So I never got the chance to play with LLMs because of the phone number requirement. But recently duckduckgo added a chat feature which lets you talk to these models so I have been trying them out.
I know these two models aren't state of the art but its tragic how they have devoured terabytes of corpus only to never have understood the meanings of the words they use.
I tried to talking to them about simple political issues. Once I asked why Elon Musk complains about woke while being a multibillionaire. I also asked why it is commonly said that Israel-Palestine conflict is complicated. Both times it gives very NYT-esque status quo-friendly answers which I think is very dangerous if the user is a naive person looking to delve into these topics. But as I question the premise and the assumptions of the answers, it immediately starts walking back and starts singing a completely different tune. Often I don't even have to explain the problems I have and just asking it to explain its assumptions is enough.
I got it from saying "Musk is critical of censorship and the lack of free speech" to "Musk is a billionaire in a highly unequal society and his societal criticisms are to be taken with a ton of salt". For the Palestine one, it started off with a list of reasons behind the complexity. Then I got it to strike them off one by one eventually concluding that the conflict is one of extreme power imbalance and that Palestinians are a clear victim of settler colonialism according to international consensus. My arguments weren't even that strong and it just caved in almost immediately.
I'm still trying to find use cases LLMs. Specifically I would be really happy if I could find a use for a small model like TinyLlama. I find that text summarization is promising but I wouldn't use it for a text I haven't read before because LLM is a liar sometimes.

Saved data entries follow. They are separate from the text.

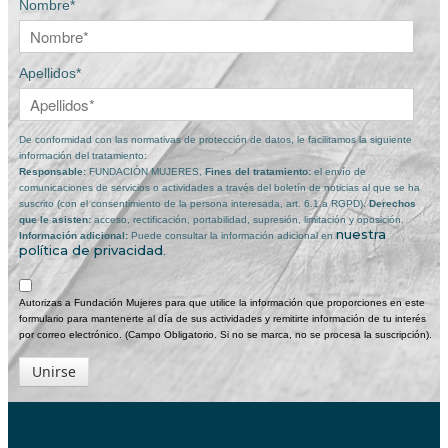
Nombre*
Apellidos*
De conformidad con las normativas de protección de datos, le facilitamos la siguiente
información del tratamiento:
Responsable:
FUNDACIÓN MUJERES,
Fines del tratamiento:
el envío de
comunicaciones de servicios o actividades a través del boletín de noticias al que se ha
suscrito (con el consentimiento de la persona interesada, art. 6.1.a RGPD).
Derechos
que le asisten:
acceso, rectificación, portabilidad, supresión, limitación y oposición.
nuestra
Información adicional:
Puede consultar la información adicional en
política de privacidad
.
Autorizas a Fundación Mujeres para que utilice la información que proporciones en este
formulario para mantenerte al día de sus actividades y remitirte información de tu interés
por correo electrónico. (Campo Obligatorio. Si no se marca, no se procesa la suscripción).
Unirse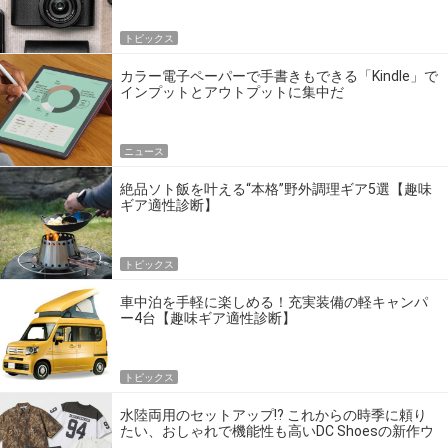
トピックス
カラー電子ペーパーで手書きもできる「Kindle」で
インプットとアウトプットに集中だ
ニュース
絶品ソト飯を叶える“本格”野外調理ギア5選【趣味
ギア適性診断】
トピックス
車中泊を手軽に楽しめる！充実装備の軽キャンパ
ー4台【趣味ギア適性診断】
トピックス
水陸両用のセットアップ!? これからの時季に頼り
たい、おしゃれで機能性も高いDC Shoesの新作ウ
エア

I can explain more later if need be, but some quick-ish thoughts (I have spent a lot of time around LLMs and discussion of them in the past year or so).
They are best for "hallucination" on purpose. That is, fiction/fantasy/creative stuff. Novels, RP, etc. There is a push in some major corporations to "finetune" them to be as accurate as possible and market them for that use, but this is a dead end for a number of reasons and you should never ever trust what an LLM says on anything without verifying it outside of the LLM (e.g. you shouldn't take what it says at face value).

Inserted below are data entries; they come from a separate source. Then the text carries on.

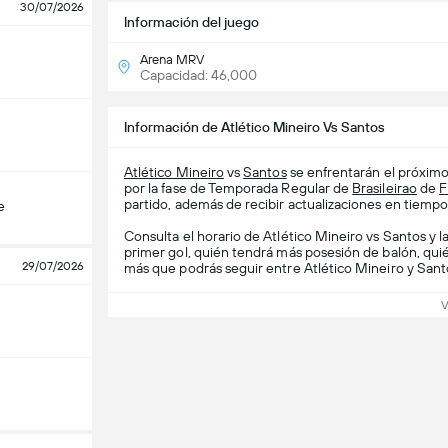
30/07/2026
Información del juego
Arena MRV
Capacidad: 46,000
Información de Atlético Mineiro Vs Santos
Atlético Mineiro
vs
Santos
se enfrentarán el próximo
por la fase de Temporada Regular de
Brasileirao
de
F
partido, además de recibir actualizaciones en tiempo r
e
Consulta el horario de Atlético Mineiro vs Santos y l
primer gol, quién tendrá más posesión de balón, qui
29/07/2026
más que podrás seguir entre Atlético Mineiro y Sant
V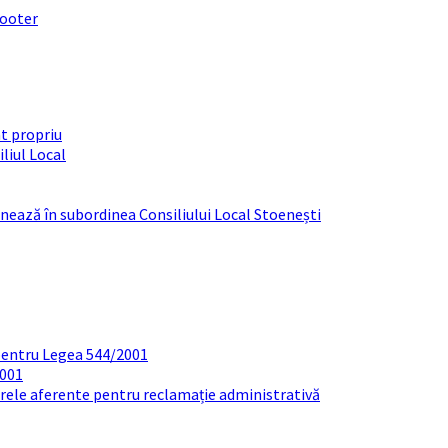
footer
t propriu
liul Local
ționează în subordinea Consiliului Local Stoenești
pentru Legea 544/2001
2001
arele aferente pentru reclamație administrativă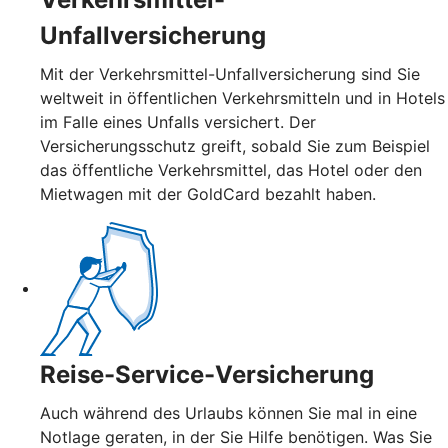
Unfallversicherung
Mit der Verkehrsmittel-Unfallversicherung sind Sie
weltweit in öffentlichen Verkehrsmitteln und in Hotels
im Falle eines Unfalls versichert. Der
Versicherungsschutz greift, sobald Sie zum Beispiel
das öffentliche Verkehrsmittel, das Hotel oder den
Mietwagen mit der GoldCard bezahlt haben.
Reise-Service-Versicherung
Auch während des Urlaubs können Sie mal in eine
Notlage geraten, in der Sie Hilfe benötigen. Was Sie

LLMs operate on probability of continuing what is in "context" by picking the next token. This means it could have the correct info on something and even with a 95% chance of picking it, it could hit that 5% and go off the rails. LLMs can't go back and edit phrasing or plan out a sentence either, so if it picks a token that makes a mess of things, it just has to keep going. Similar to an improv partner in RL. No backtracking and "this isn't a backstory we agreed on", you just have to keep moving.
Because LLMs continue based on what is in "context" (its short-term memory of the conversation, kind of), they tend to double down on what is already said. So if you get it saying blue is actually red once, it may keep saying that. If you argue with it and it argues back, it'll probably keep arguing. If you agree with it and it agrees back, it'll probably keep agreeing. It's very much a feedback loop that way.